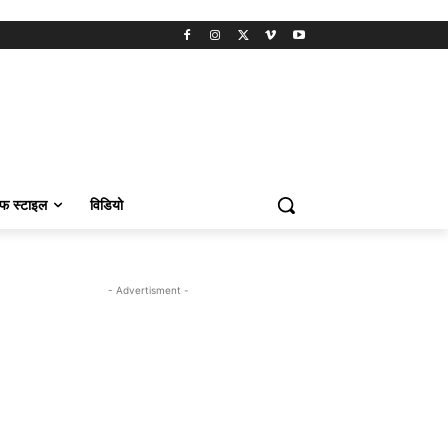
फ स्टाइल
विडियो
- Advertisment -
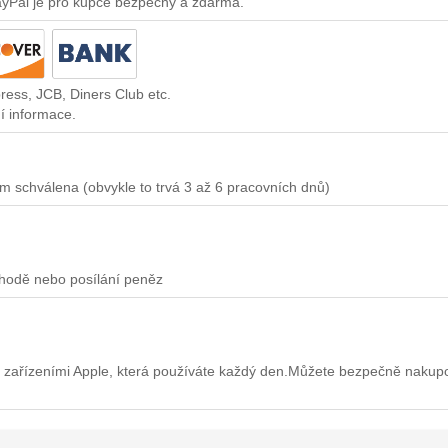
ayPal je pro kupce bezpečný a zdarma.
ress, JCB, Diners Club etc.
í informace.
m schválena (obvykle to trvá 3 až 6 pracovních dnů)
chodě nebo posílání peněz
 zařízeními Apple, která používáte každý den.Můžete bezpečně nakup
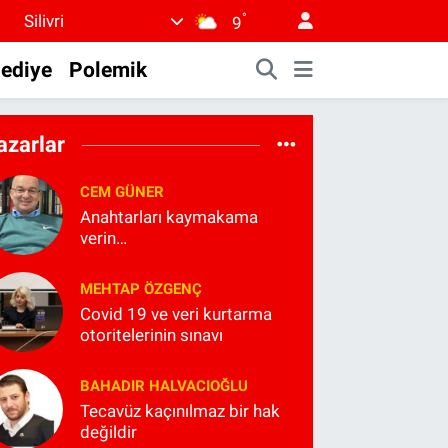
°
Silivri
9
lediye
Polemik
azarlar
CEM GÜNER
Anahtarları kaymakama
verin…
MEHTAP ÖZGENÇ
Covid 19 ve veri kurtarma
otoritelerinin sınavı
BAHADIR HALVACIOĞLU
Tecavüz kaçınılmaz bir hak
değildir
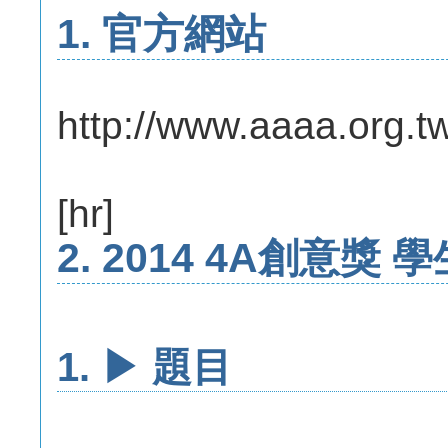
1. 官方網站
http://www.aaaa.org.t
[hr]
2. 2014 4A創意獎
1. ▶ 題目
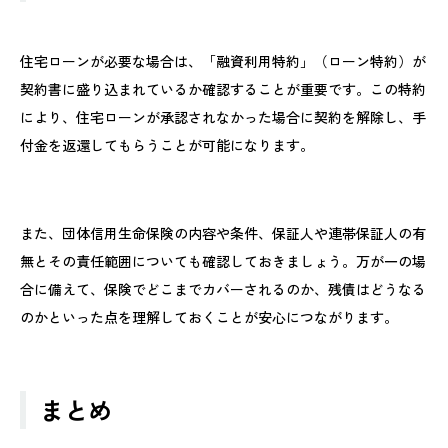
住宅ローンが必要な場合は、「融資利用特約」（ローン特約）が
契約書に盛り込まれているか確認することが重要です。この特約
により、住宅ローンが承認されなかった場合に契約を解除し、手
付金を返還してもらうことが可能になります。
また、団体信用生命保険の内容や条件、保証人や連帯保証人の有
無とその責任範囲についても確認しておきましょう。万が一の場
合に備えて、保険でどこまでカバーされるのか、残債はどうなる
のかといった点を理解しておくことが安心につながります。
まとめ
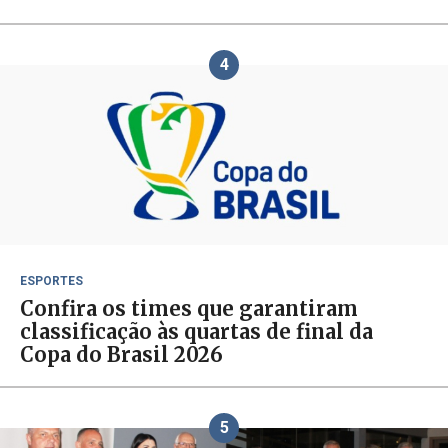
4
ESPORTES
Confira os times que garantiram
classificação às quartas de final da
Copa do Brasil 2026
5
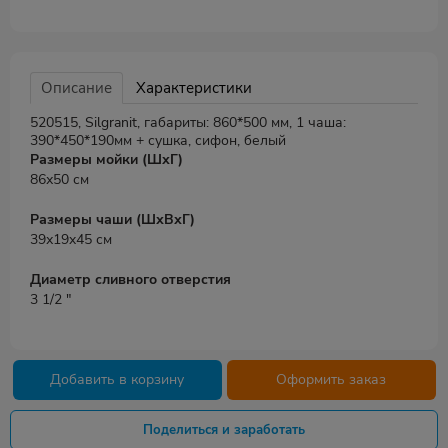
Описание
Характеристики
520515, Silgranit, габариты: 860*500 мм, 1 чаша:
390*450*190мм + сушка, сифон, белый
Размеры мойки (ШхГ)
86х50 см
Размеры чаши (ШхВхГ)
39х19x45 см
Диаметр сливного отверстия
3 1/2 "
Добавить в корзину
Оформить заказ
Поделиться и заработать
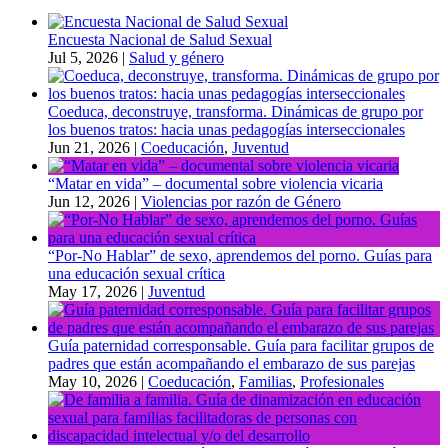
Encuesta Nacional de Salud Sexual
Jul 5, 2026
|
Salud y género
Coeduca, deconstruye, transforma. Dinámicas de grupo por
los buenos tratos: hacia unas pedagogías interseccionales
Jun 21, 2026
|
Coeducación
,
Juventud
“Matar en vida” – documental sobre violencia vicaria
Jun 12, 2026
|
Violencias por razón de Género
“Por-No Hablar” de sexo, aprendemos del porno. Guías para
una educación sexual crítica
May 17, 2026
|
Juventud
Guía paternidad corresponsable. Guía para facilitar grupos de
padres que están acompañando el embarazo de sus parejas
May 10, 2026
|
Coeducación
,
Familias
,
Profesionales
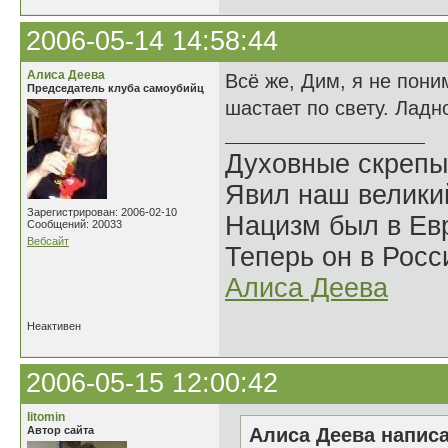
2006-05-14 14:58:44
Алиса Деева
Всё же, Дим, я не пони
Председатель клуба самоубийц
шастает по свету. Ладн
Духовные скрепы
Явил наш велики
Зарегистрирован: 2006-02-10
Нацизм был в Евр
Сообщений: 20033
Вебсайт
Теперь он в Росс
Алиса Деева
Неактивен
2006-05-15 12:00:42
litomin
Автор сайта
Алиса Деева написа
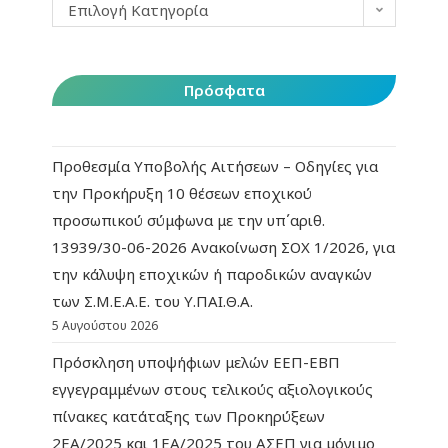
Επιλογή Κατηγορία
Πρόσφατα
Προθεσμία Υποβολής Αιτήσεων – Οδηγίες για
την Προκήρυξη 10 θέσεων εποχικού
προσωπικού σύμφωνα με την υπ΄αριθ.
13939/30-06-2026 Ανακοίνωση ΣΟΧ 1/2026, για
την κάλυψη εποχικών ή παροδικών αναγκών
των Σ.Μ.Ε.Α.Ε. του Υ.ΠΑΙ.Θ.Α.
5 Αυγούστου 2026
Πρόσκληση υποψήφιων μελών ΕΕΠ-ΕΒΠ
εγγεγραμμένων στους τελικούς αξιολογικούς
πίνακες κατάταξης των Προκηρύξεων
2ΕΑ/2025 και 1ΕΑ/2025 του ΑΣΕΠ για μόνιμο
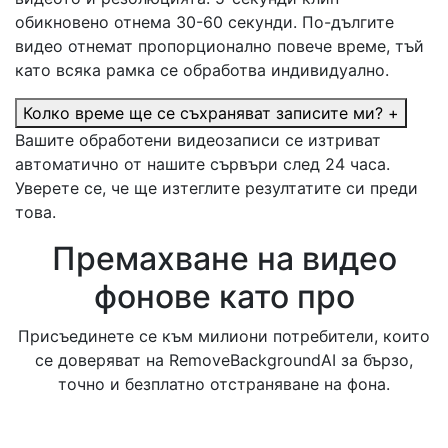
обикновено отнема 30-60 секунди. По-дългите
видео отнемат пропорционално повече време, тъй
като всяка рамка се обработва индивидуално.
Колко време ще се съхраняват записите ми?
+
Вашите обработени видеозаписи се изтриват
автоматично от нашите сървъри след 24 часа.
Уверете се, че ще изтеглите резултатите си преди
това.
Премахване на видео
фонове като про
Присъединете се към милиони потребители, които
се доверяват на RemoveBackgroundAI за бързо,
точно и безплатно отстраняване на фона.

> Work order: An exact, picture-free copy of the entries is required.

> Solution to this problem:
फ स्टाइल
विडियो
- Advertisment -
ayPal je pro kupce bezpečný a zdarma.
ress, JCB, Diners Club etc.
í informace.
m schválena (obvykle to trvá 3 až 6 pracovních dnů)
chodě nebo posílání peněz
 zařízeními Apple, která používáte každý den.Můžete bezpečně nakup
°
Silivri
9
lediye
Polemik
azarlar
CEM GÜNER
Anahtarları kaymakama
verin…
MEHTAP ÖZGENÇ
Covid 19 ve veri kurtarma
otoritelerinin sınavı
BAHADIR HALVACIOĞLU
Tecavüz kaçınılmaz bir hak
değildir
1. 官方網站
http://www.aaaa.org.t
[hr]
2. 2014 4A創意獎
1. ▶ 題目
住宅ローンが必要な場合は、「融資利用特約」（ローン特約）が
契約書に盛り込まれているか確認することが重要です。この特約
により、住宅ローンが承認されなかった場合に契約を解除し、手
付金を返還してもらうことが可能になります。
また、団体信用生命保険の内容や条件、保証人や連帯保証人の有
無とその責任範囲についても確認しておきましょう。万が一の場
合に備えて、保険でどこまでカバーされるのか、残債はどうなる
のかといった点を理解しておくことが安心につながります。
まとめ
4
ESPORTES
Confira os times que garantiram
classificação às quartas de final da
Copa do Brasil 2026
5
Описание
Характеристики
520515, Silgranit, габариты: 860*500 мм, 1 чаша:
390*450*190мм + сушка, сифон, белый
Размеры мойки (ШхГ)
86х50 см
Размеры чаши (ШхВхГ)
39х19x45 см
Диаметр сливного отверстия
3 1/2 "
Добавить в корзину
Оформить заказ
Поделиться и заработать
Encuesta Nacional de Salud Sexual
Jul 5, 2026
|
Salud y género
Coeduca, deconstruye, transforma. Dinámicas de grupo por
los buenos tratos: hacia unas pedagogías interseccionales
Jun 21, 2026
|
Coeducación
,
Juventud
“Matar en vida” – documental sobre violencia vicaria
Jun 12, 2026
|
Violencias por razón de Género
“Por-No Hablar” de sexo, aprendemos del porno. Guías para
una educación sexual crítica
May 17, 2026
|
Juventud
Guía paternidad corresponsable. Guía para facilitar grupos de
padres que están acompañando el embarazo de sus parejas
May 10, 2026
|
Coeducación
,
Familias
,
Profesionales
2006-05-14 14:58:44
Алиса Деева
Всё же, Дим, я не пони
Председатель клуба самоубийц
шастает по свету. Ладн
Духовные скрепы
Явил наш велики
Зарегистрирован: 2006-02-10
Нацизм был в Евр
Сообщений: 20033
Вебсайт
Теперь он в Росс
Алиса Деева
Неактивен
2006-05-15 12:00:42
litomin
Автор сайта
Алиса Деева написа
Επιλογή Κατηγορία
Πρόσφατα
Προθεσμία Υποβολής Αιτήσεων – Οδηγίες για
την Προκήρυξη 10 θέσεων εποχικού
προσωπικού σύμφωνα με την υπ΄αριθ.
13939/30-06-2026 Ανακοίνωση ΣΟΧ 1/2026, για
την κάλυψη εποχικών ή παροδικών αναγκών
των Σ.Μ.Ε.Α.Ε. του Υ.ΠΑΙ.Θ.Α.
5 Αυγούστου 2026
Πρόσκληση υποψήφιων μελών ΕΕΠ-ΕΒΠ
εγγεγραμμένων στους τελικούς αξιολογικούς
πίνακες κατάταξης των Προκηρύξεων
2ΕΑ/2025 και 1ΕΑ/2025 του ΑΣΕΠ για μόνιμο
обикновено отнема 30-60 секунди. По-дългите
видео отнемат пропорционално повече време, тъй
като всяка рамка се обработва индивидуално.
Колко време ще се съхраняват записите ми?
+
Вашите обработени видеозаписи се изтриват
автоматично от нашите сървъри след 24 часа.
Уверете се, че ще изтеглите резултатите си преди
това.
Премахване на видео
фонове като про
Присъединете се към милиони потребители, които
се доверяват на RemoveBackgroundAI за бързо,
точно и безплатно отстраняване на фона.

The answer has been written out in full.